Saved data entries:
%%

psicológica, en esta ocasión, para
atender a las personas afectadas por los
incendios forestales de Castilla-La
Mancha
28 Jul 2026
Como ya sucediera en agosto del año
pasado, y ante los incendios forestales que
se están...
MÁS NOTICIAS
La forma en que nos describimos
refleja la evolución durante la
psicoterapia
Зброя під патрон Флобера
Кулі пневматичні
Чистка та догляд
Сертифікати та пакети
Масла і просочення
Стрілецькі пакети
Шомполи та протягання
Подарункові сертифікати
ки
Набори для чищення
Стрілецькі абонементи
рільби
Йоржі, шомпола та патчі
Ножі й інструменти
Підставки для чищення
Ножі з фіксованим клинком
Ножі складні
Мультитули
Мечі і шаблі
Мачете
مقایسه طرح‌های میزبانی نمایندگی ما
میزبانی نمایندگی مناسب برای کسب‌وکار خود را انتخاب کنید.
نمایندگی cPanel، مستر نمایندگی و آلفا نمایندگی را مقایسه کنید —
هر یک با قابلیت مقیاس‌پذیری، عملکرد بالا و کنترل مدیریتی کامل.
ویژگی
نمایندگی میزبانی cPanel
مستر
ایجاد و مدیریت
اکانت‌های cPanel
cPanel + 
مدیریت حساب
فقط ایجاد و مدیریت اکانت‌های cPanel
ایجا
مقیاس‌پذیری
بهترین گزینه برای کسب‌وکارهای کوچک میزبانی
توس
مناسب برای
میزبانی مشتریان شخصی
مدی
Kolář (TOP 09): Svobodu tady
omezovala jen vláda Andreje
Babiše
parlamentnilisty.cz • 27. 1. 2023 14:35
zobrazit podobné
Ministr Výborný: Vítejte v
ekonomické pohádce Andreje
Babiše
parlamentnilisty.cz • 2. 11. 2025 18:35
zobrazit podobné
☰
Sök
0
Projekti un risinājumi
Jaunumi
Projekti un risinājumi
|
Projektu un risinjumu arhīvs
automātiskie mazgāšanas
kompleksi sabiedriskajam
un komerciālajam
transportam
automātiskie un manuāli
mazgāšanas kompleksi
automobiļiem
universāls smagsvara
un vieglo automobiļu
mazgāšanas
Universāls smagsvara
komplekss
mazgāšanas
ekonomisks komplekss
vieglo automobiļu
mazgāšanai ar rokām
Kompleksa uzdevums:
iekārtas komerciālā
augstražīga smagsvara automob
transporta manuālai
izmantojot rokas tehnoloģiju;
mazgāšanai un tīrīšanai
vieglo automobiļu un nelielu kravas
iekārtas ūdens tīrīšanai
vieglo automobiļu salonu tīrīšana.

%%

» **Task item**
The total, and nothing more: how many lines in the entries contain "Стрілецькі"?

» **Exercise result**
2